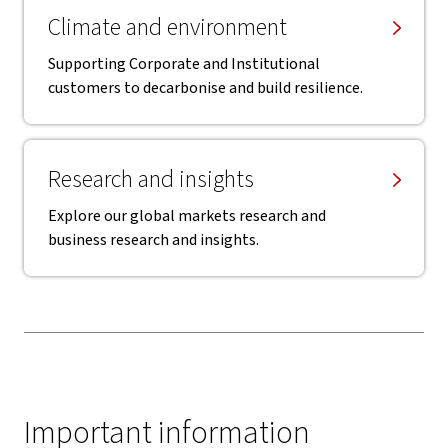
Climate and environment
Supporting Corporate and Institutional
customers to decarbonise and build resilience.
Research and insights
Explore our global markets research and
business research and insights.
Important information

++++++++

▸ **What this task involves**
Omit the images and transcribe all of the records above word for word.

▸ **Result of the exercise**
Climate and environment
Supporting Corporate and Institutional
customers to decarbonise and build resilience.
Research and insights
Explore our global markets research and
business research and insights.
Important information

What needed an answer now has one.